In the meantime, here's a list of the best music I did get to listen to.
Pond - Tasmania: A direct follow-on to the psychedelic knuckleheads' previous (and best) album The Weather, this one continues the electronic experimentation from that release. Kevin Parker of Tame Impala returns for production, and while it's not the breakthrough The Weather was, it's still awfully damn good for a band that once released a song called "Heroic Shart."
Danny Brown - uknowhatimsayin: What a career trajectory this guy's had. He didn't break through until he was 30. Now pushing 40, he's every bit as weird and inventive as ever. This one has Q-Tip, Flying Lotus, and JPEGMAFIA on production, and sounds less dark than his last album Atrocity Exhibition. Also check out his bizarre talk show on Viceland if you get a chance. It's like Pee Wee's Playhouse on crack. Also, he's now a character in GTA Online.
King Gizzard and the Lizard Wizard - Infest the Rats' Nest: The was actually the second album the psych/prog weirdos released this year, after the bluesy Cyboogie, and their 14th overall. And yet, for a band known for swerving in different directions with each new album, they came ever further out of left field than ever here: they put out an 80's thrash metal album. And it's almost dead on. Ostensibly a concept album about a dying future Earth, you'd be forgiven for thinking you're listening to a lost Slayer album from 1985 for a minute.
Clairo - Immunity: For all the bad stuff that technology has done for the music industry (lowered sales, Auto Tune), there have been a few benefits. Arguably the best one has been the lowered bar to entry for young musicians. Clairo had a viral hit on YouTube as a teenager using just a Casio keyboard and her vocals. Three years later, her debut album is probably the best indie pop album I've ever heard from someone so young. Produced by Rostam of Vampire Weekend, and featuring Danielle Haim on guitar, it's restrained and understated, just like her vocal delivery. Can't wait to see how her career unfolds.
Flying Lotus - Flamagra: Another loose concept album, not surprisingly about the theme of fire, this one refines his unique blend of jazz, hip hop, and spaced-out funk. There aren't a ton of new ideas here, but it feels like the execution here is solid throughout. The list of collaborators here is ridiculously long, which could also be said of the album itself (76 minutes!). Side note: I saw him live this year, and it's probably the best show I've ever seen.
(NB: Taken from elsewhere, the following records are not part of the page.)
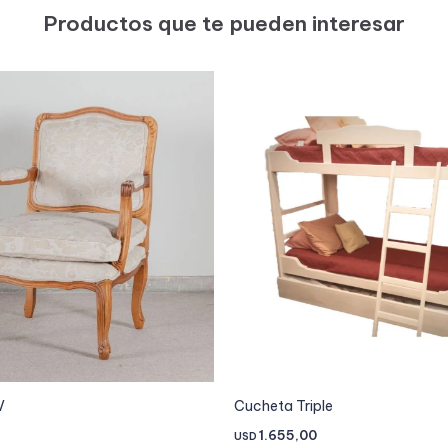
Productos que te pueden interesar
V
Cucheta Triple
1.655,00
USD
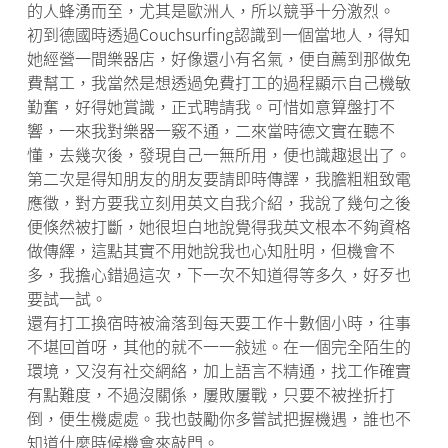
的人蜂湧而至，尤其是歐洲人，所以競爭十分激烈。
初到德國時透過Couchsurfing認識到一個當地人，得知
她經營一間樂器店，好像還小有名氣，便自薦到那做免
費幫工，我當然是想透過免費打工的過程顯示自己機敏
勤奮，好得她賞識，正式聘請我。可惜如意算盤打不
響，一來我對樂器一竅不通，二來當時德文實在聽不
懂，去幾次後，發現自己一無所用，便也識趣退出了。
第二次是得知朋友的朋友要請即時傳譯，我膽粗粗致電
應徵，對方要我立刻用英文自我介紹，我說了幾句之後
便倏然被打斷，她很坦白地說覺得我英文根本不夠資格
做傳繹，這點其實不用她說我也心知肚明，但機會不
多，我擔心錯過這次，下一次不知道得等多久，好歹也
要試一試。
還有打工換宿時被淪落到每天要工作十數個小時，往事
不堪回首呀，其他的就不一一敍述。在一個完全陌生的
環境，又沒有社交網絡，加上語言不精通，找工作確實
有點難度，不過沒關係，屢敗屢戰，只要不被挫折打
倒，便生機處處。我也鼓勵你多嘗試把握機遇，誰也不
知道什麼時候機會來敲門。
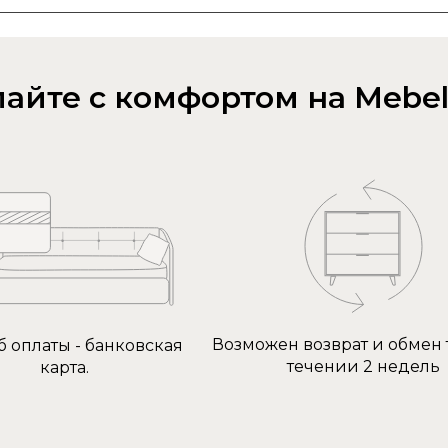
айте с комфортом на Mebel
Возможен возврат и обмен 
б оплаты - банковская
течении 2 недель
карта.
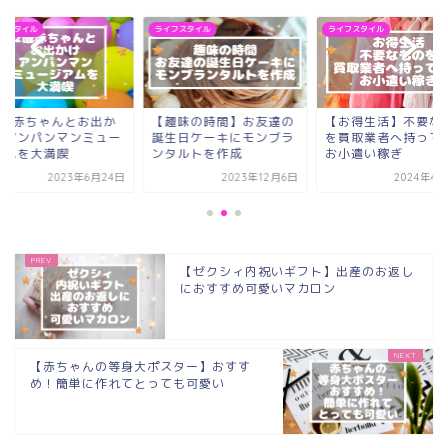
フスタイル
ライフスタイル
ライフスタイル
2歳赤ちゃんとお出か
【趣味の時間】お友達の
【お得生活】不要な
】アンパンマンミュー
誕生日ケーキにモンブラ
を買取業者へ持って
アムを大満喫
ンタルトを作成
お小遣い稼ぎ
2023年6月24日
2023年12月6日
2024年4月
【ゼクシィ内祝いギフト】出産のお返し
におすすめ可愛いマカロン
【赤ちゃんの等身大ポスター】おすす
め！簡単に作れてとっても可愛い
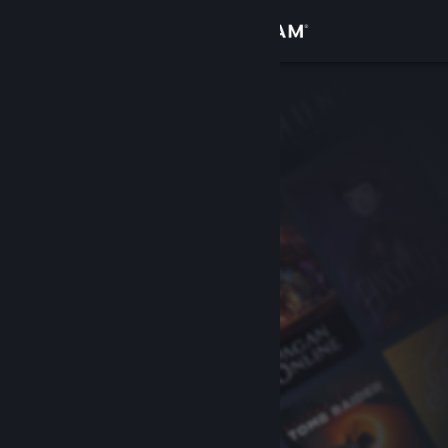
Kirjaudu sisään
Kauppa
Yhteisö
Tietoa
Tuki
Vaihda kieli
Hanki Steam-mobiilisovellus
Näytä työpöytäsivusto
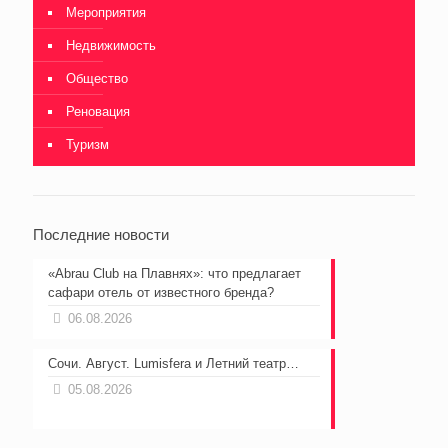
Мероприятия
Недвижимость
Общество
Реновация
Туризм
Последние новости
«Abrau Club на Плавнях»: что предлагает
сафари отель от известного бренда?
06.08.2026
Сочи. Август. Lumisfera и Летний театр…
05.08.2026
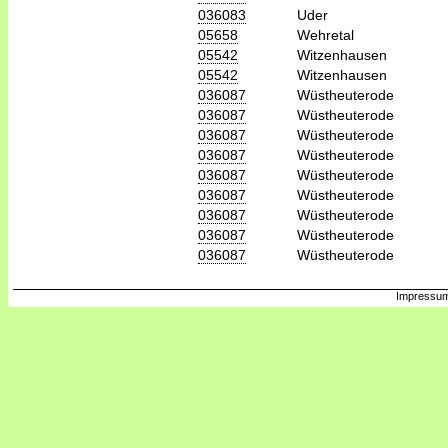
036083
Uder
05658
Wehretal
05542
Witzenhausen
05542
Witzenhausen
036087
Wüstheuterode
036087
Wüstheuterode
036087
Wüstheuterode
036087
Wüstheuterode
036087
Wüstheuterode
036087
Wüstheuterode
036087
Wüstheuterode
036087
Wüstheuterode
036087
Wüstheuterode
Impressum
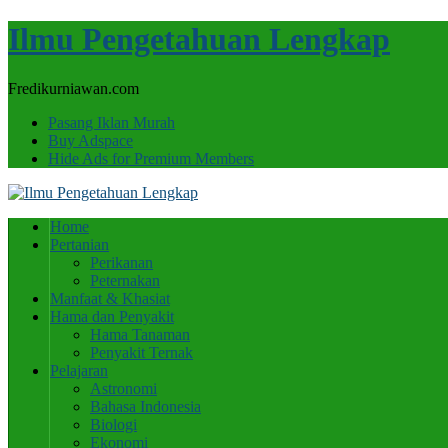
Ilmu Pengetahuan Lengkap
Fredikurniawan.com
Pasang Iklan Murah
Buy Adspace
Hide Ads for Premium Members
Home
Pertanian
Perikanan
Peternakan
Manfaat & Khasiat
Hama dan Penyakit
Hama Tanaman
Penyakit Ternak
Pelajaran
Astronomi
Bahasa Indonesia
Biologi
Ekonomi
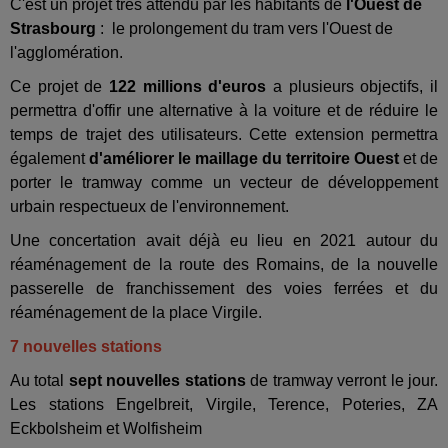
C'est un projet très attendu par les habitants de
l'Ouest de
Strasbourg
: le prolongement du tram vers l'Ouest de
l'agglomération.
Ce projet de
122 millions d'euros
a plusieurs objectifs, il
permettra d'offir une alternative à la voiture et de réduire le
temps de trajet des utilisateurs. Cette extension permettra
également
d'améliorer le maillage du territoire Ouest
et de
porter le tramway comme un vecteur de développement
urbain respectueux de l'environnement.
Une concertation avait déjà eu lieu en 2021 autour du
réaménagement de la route des Romains, de la nouvelle
passerelle de franchissement des voies ferrées et du
réaménagement de la place Virgile.
7 nouvelles stations
Au total
sept nouvelles stations
de tramway verront le jour.
Les stations Engelbreit, Virgile, Terence, Poteries, ZA
Eckbolsheim et Wolfisheim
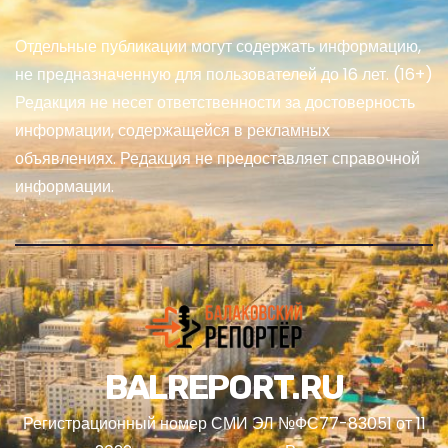
Отдельные публикации могут содержать информацию,
не предназначенную для пользователей до 16 лет. (16+)
Редакция не несет ответственности за достоверность
информации, содержащейся в рекламных
объявлениях. Редакция не предоставляет справочной
информации.
BALREPORT.RU
Регистрационный номер СМИ ЭЛ №ФС77-83051 от 11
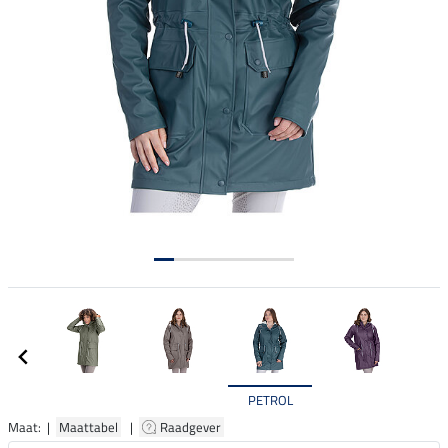
PETROL
Maat: |
Maattabel
|
Raadgever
Fire Is Coming (f. David Lynch)
DIIV - Deceiver: Less than two months after their last album, DIIV basically broke up while their singer Zachary Cole Smith went into inpatient rehab for his heroin addiction. Which was ironic, considering that album was about his supposed recovery from just that. He reemerged this year after actually getting clean, and the band moved away from their previous reverby, beachy sound toward early 90's shoegaze. The songs are better written, they sound heavier, and the stakes seem higher. This was probably my #1 album of the year.